People wearing face masks walk past the Johannesburg Stock Exchange in Sandton, South Africa, November 9, 2020. REUTERS/Siphiwe Sibeko/ file photo

JOHANNESBURG, Aug 7 (Reuters) – South Africa’s Johannesburg Stock Exchange Ltd (JSE) posted a slight fall in half-year profit on Wednesday, impacted by lower equity trading activity in a challenging economic environment.

The operator of Africa’s biggest bourse by market capitalisation said headline earnings per share (HEPS) inched 0.2% lower to 606 cents in the six months ended June 30. HEPS is the main measure of corporate profit in South Africa.

Profit after tax was flat at 492.7 million rand ($27 million), it said.

Revenue grew 4.3% to 1.5 billion rand, supported by its diversified business segments and asset classes, whose growth offset the 12% decline in equity trading. Most businesses reported growth in revenue for the period.

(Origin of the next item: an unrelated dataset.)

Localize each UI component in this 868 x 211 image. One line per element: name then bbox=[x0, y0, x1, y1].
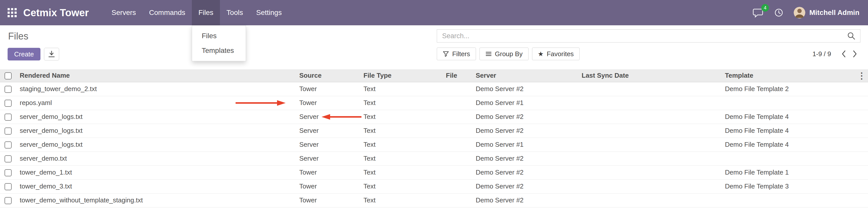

“These results reflect our segment and asset class diversification as well as strategic progress in growing non-trading income, which now represents 39% of total operating income,” said group CEO Leila Fourie.

After a slow start to 2024, the value of equities traded on the JSE started to recover in the second quarter, with the trend extending into July following South Africa’s May elections which resulted in a new unity government including the pro-business Democratic Alliance party.

“Higher trading activity has been reflective of positive market sentiment stemming from the outcome of the national elections and the formation of the government of national unity (GNU),” she added.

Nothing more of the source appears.